Again returning to the first category of activities of reliability engineering related to understanding the system and its reliability, models linking system performance and aspects like stress, shocks and maintenance strategies are developed. The majority of these models are probability models as described above, but they are often built on physical models as illustrated by the series system example. When performing reliability analysis, we do, however, often develop models like fault trees, but no modelling beyond that is actually carried out. Subjective probabilities, as discussed in the coming section, are then used to assess the uncertainties and degrees of beliefs.

Formally, we seek to obtain some insights about a probabilistic quantity r (e.g. a frequentist probability P_f), and a model g(s) of r is developed, where s are the parameters of the model reflecting the aspects of interest: for example, those related to deterioration and maintenance. Think of the basic availability model for a repairable system, which expresses that the availability of a unit is equal to MTTF/(MTTR + MTTF), where MTTF is the expected time to failure of the unit and MTTR is the expected restoration time. The set-up presumes that all probabilities are interpreted as frequentist probabilities (propensities) and the related expected values as averages in the infinite populations of similar systems.

The traditional probabilistic and statistical framework for reliability analysis, as presented in most textbooks in the field, builds on these pillars, probability models and frequentist probabilities, reflecting variation. A random variable is introduced and its probability model established. For example, let Y be a random variable representing the number of failures of a system in a specified period of time. It is assumed that Y is Poisson distributed with a parameter λ, meaning, for example, that P_f(Y = 0) = e^−λ. The Poisson distribution is a model of the variation in the number of failures when considering a large number of similar systems. The parameter λ is unknown and statistical analysis is conducted to estimate λ. All probabilities used in this framework are frequentist probabilities and hence models of variation in relevant populations. This is also the case with traditional confidence intervals, which are defined such that according to the underlying frequentist probabilities of the random variables, the interval produced will in, say, 90% of the cases cover the unknown parameter if the situation considered can be repeated infinitely under similar conditions.

A model per definition simplifies the world and as such it will always have limitations. Still, it can be useful for obtaining insights as key aspects of the phenomena studied are reflected. For experimental set-ups, the models can be tested and compared with real-life observations. However, many situations in reliability engineering do not allow for such testing as the system under study is being assessed in the design phase and it is rather unique. In some cases, the models can be justified from a set of criteria, such as the binomial and Poisson’s distributions presented in basically all textbooks on probability and statistics. In other cases, the models are not easily justified by reasoning. Data analysis is then often used, but it suffers from the weakness that the data may be more or less relevant for the future situation considered. In any case, the accuracy of the model is always an issue. Any model used needs to be justified. This also applies to frequentist probabilities. Such probabilities cannot always be meaningfully defined. If meaningful repetitions cannot be constructed, in real-life or through thought-construction, such probabilities should not be used.

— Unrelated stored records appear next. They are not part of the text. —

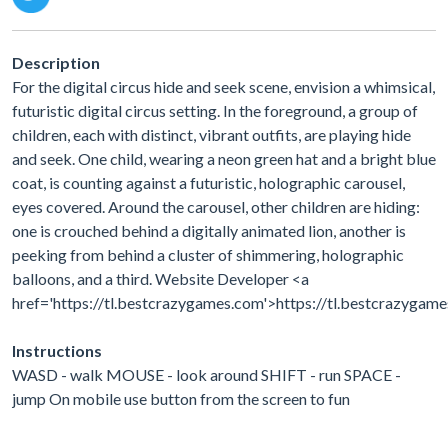
Description
For the digital circus hide and seek scene, envision a whimsical,
futuristic digital circus setting. In the foreground, a group of
children, each with distinct, vibrant outfits, are playing hide
and seek. One child, wearing a neon green hat and a bright blue
coat, is counting against a futuristic, holographic carousel,
eyes covered. Around the carousel, other children are hiding:
one is crouched behind a digitally animated lion, another is
peeking from behind a cluster of shimmering, holographic
balloons, and a third. Website Developer <a
href='https://tl.bestcrazygames.com'>https://tl.bestcrazygam
Instructions
WASD - walk MOUSE - look around SHIFT - run SPACE -
jump On mobile use button from the screen to fun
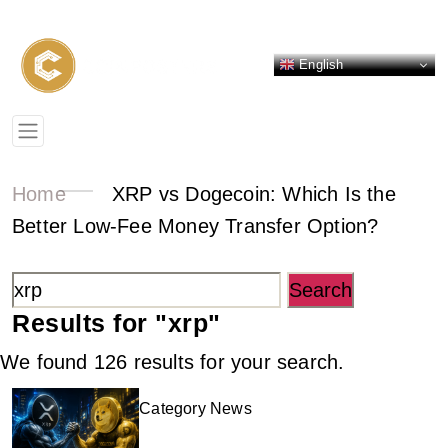
English
Home
XRP vs Dogecoin: Which Is the
Better Low-Fee Money Transfer Option?
Search
for:
Results for "
xrp
"
We found 126 results for your search.
Category News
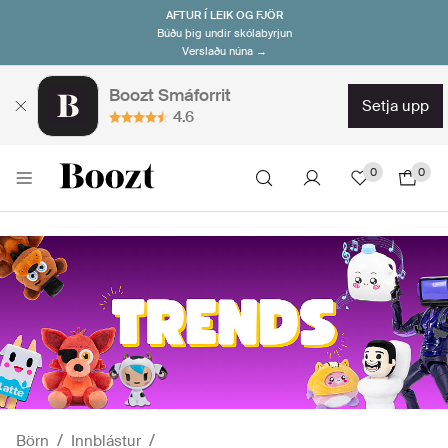
AFTUR Í LEIK OG FJÖR
Búðu þig undir skólabyrjun
Verslaðu núna →
Boozt Smáforrit
setja upp
4.6
0
0
Börn
Innblástur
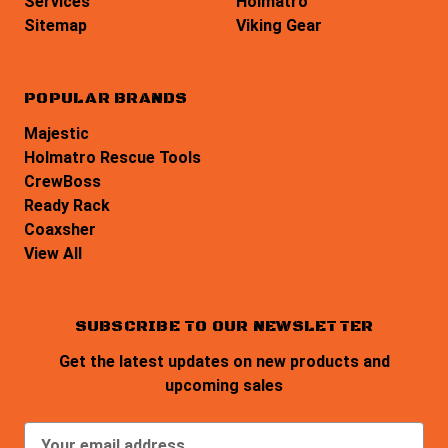
Services
Holmatro
Sitemap
Viking Gear
POPULAR BRANDS
Majestic
Holmatro Rescue Tools
CrewBoss
Ready Rack
Coaxsher
View All
SUBSCRIBE TO OUR NEWSLETTER
Get the latest updates on new products and
upcoming sales
E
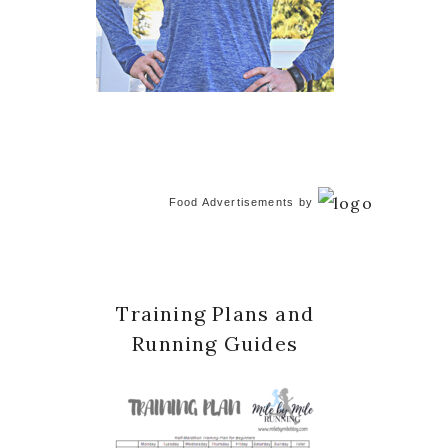
Food Advertisements
by
Training Plans and
Running Guides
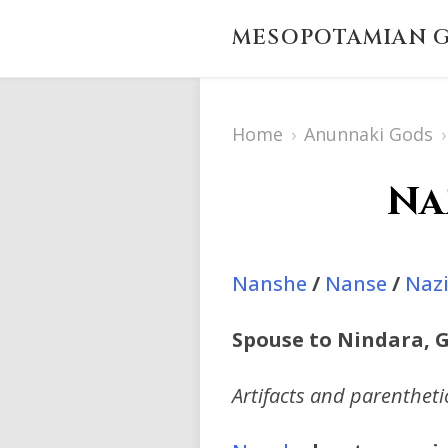
MESOPOTAMIAN G
Home
›
Anunnaki Gods
›
Na
Nanshe
/
Nanse
/
Naz
Spouse to Nindara, G
Artifacts and parenthet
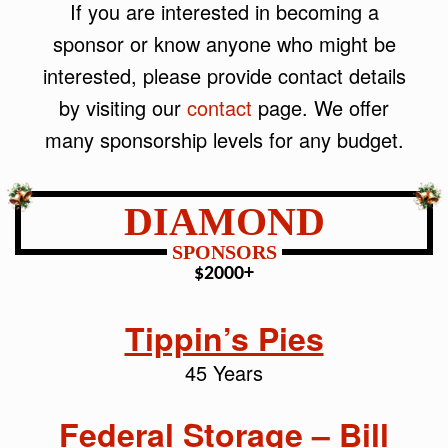
If you are interested in becoming a
sponsor or know anyone who might be
interested, please provide contact details
by visiting our
contact
page. We offer
many sponsorship levels for any budget.
DIAMOND
SPONSORS
$2000+
Tippin’s Pies
45 Years
Federal Storage – Bill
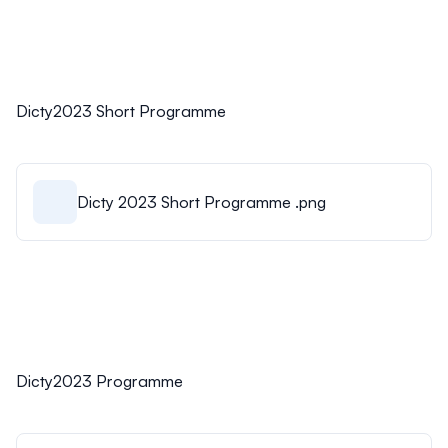
Dicty2023 Short Programme
Dicty 2023 Short Programme .png
Dicty2023 Programme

In a Bayesian analysis, probability models also play a key role, but in addition probabilities expressing the analyst’s uncertainties and degrees of belief are used, as will be discussed in the coming section. Selecting the proper models, verifying and validating models, cannot be seen isolated from the uncertainty assessments.

Assess uncertainties

The third step is about assessing uncertainties. We need to clarify

We may ask how large the number of failures Y will be for a specific system of the type considered. Analysts and experts are uncertain about the value of Y. In a reliability analysis, we use a measure Q to describe or characterise this uncertainty. The most common measure is probability P, expressing degrees of belief. The analyst may, for example, express a probability of 0.8 for two or more failures, and 0.2 for fewer than two failures, or a probability between 0.5 and 0.9 for the system to have two or more failures.

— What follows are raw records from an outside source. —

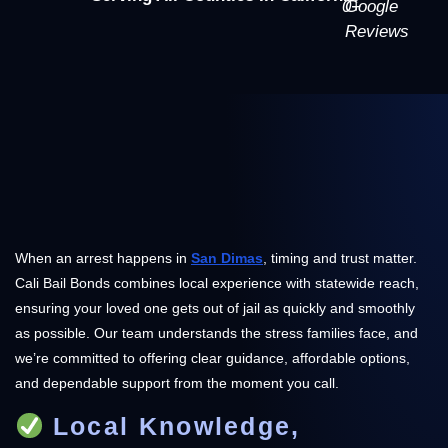
0
Google
+
Reviews
When an arrest happens in
San Dimas
, timing and trust matter.
Cali Bail Bonds combines local experience with statewide reach,
ensuring your loved one gets out of jail as quickly and smoothly
as possible. Our team understands the stress families face, and
we’re committed to offering clear guidance, affordable options,
and dependable support from the moment you call.
Local Knowledge,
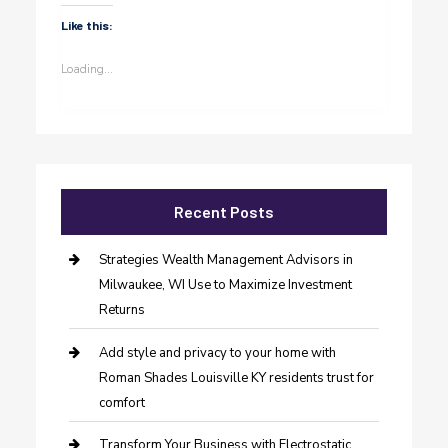
Like this:
Loading...
Recent Posts
Strategies Wealth Management Advisors in
Milwaukee, WI Use to Maximize Investment
Returns
Add style and privacy to your home with
Roman Shades Louisville KY residents trust for
comfort
Transform Your Business with Electrostatic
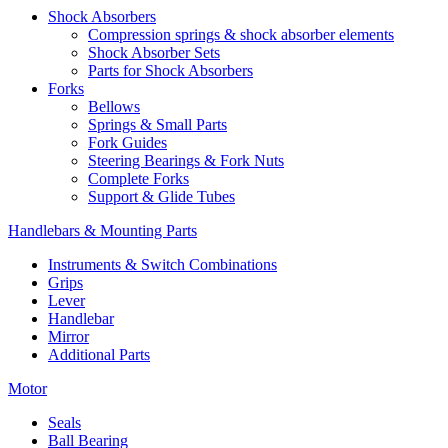
Shock Absorbers
Compression springs & shock absorber elements
Shock Absorber Sets
Parts for Shock Absorbers
Forks
Bellows
Springs & Small Parts
Fork Guides
Steering Bearings & Fork Nuts
Complete Forks
Support & Glide Tubes
Handlebars & Mounting Parts
Instruments & Switch Combinations
Grips
Lever
Handlebar
Mirror
Additional Parts
Motor
Seals
Ball Bearing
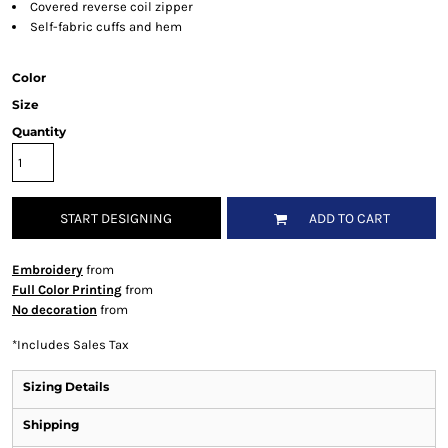
Covered reverse coil zipper
Self-fabric cuffs and hem
Color
Size
Quantity
START DESIGNING
ADD TO CART
Embroidery
from
Full Color Printing
from
No decoration
from
*
Includes Sales Tax
Sizing Details
Shipping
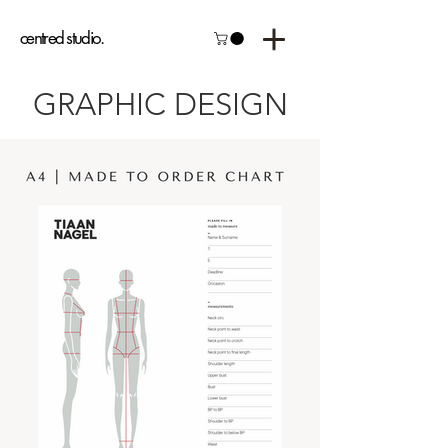
centred studio.
GRAPHIC DESIGN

Such probabilities can always be assigned. They are referred to as subjective, judgemental or knowledge-based probabilities. They have an interpretation which is easy to understand but seldom referred to. If a probability of 0.10 is assigned, it means that the assigner has the same uncertainty and degree of belief in the event occurring as drawing a specific ball out of an urn comprising 10 balls under a random drawing.^12,13 If a probability interval is specified, as in the case with a probability between 0.5 and 0.9, the assessor is unwilling to be more precise. We talk about imprecise or interval probabilities. The probability is not uncertain, as there is no underlying correct true value to be uncertain about, but there is imprecision in terms of assigning a specific number.

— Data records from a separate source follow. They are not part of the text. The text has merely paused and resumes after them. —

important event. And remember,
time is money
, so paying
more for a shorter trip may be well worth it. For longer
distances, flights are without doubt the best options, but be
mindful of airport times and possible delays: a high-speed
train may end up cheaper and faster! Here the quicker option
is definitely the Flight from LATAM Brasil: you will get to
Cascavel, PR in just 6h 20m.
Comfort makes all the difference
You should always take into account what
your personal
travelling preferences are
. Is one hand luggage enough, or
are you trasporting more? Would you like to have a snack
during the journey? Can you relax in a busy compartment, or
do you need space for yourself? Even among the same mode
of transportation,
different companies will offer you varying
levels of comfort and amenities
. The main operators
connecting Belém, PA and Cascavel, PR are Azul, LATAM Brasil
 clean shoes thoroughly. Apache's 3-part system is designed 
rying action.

As noted in the introduction section, it is common to read in reliability analysis papers that probabilities cannot be defined and that alternative approaches need to be used. The argument for alternative approaches must be that one does not find this type of probability suitable for its purpose. This makes sense, as probability has some limitations or weaknesses. The problem is as follows.

A probability P of an event A is actually a conditional probability P(A|K), given the background knowledge K (comprising data, information, justified beliefs). The strength of this knowledge is not reflected by P alone. We may have two situations, one with strong knowledge K and one with weak knowledge K, but the Ps could be the same. Should not the strength of knowledge supporting P also be taken into account in some way when the uncertainties are reported? Yes it should.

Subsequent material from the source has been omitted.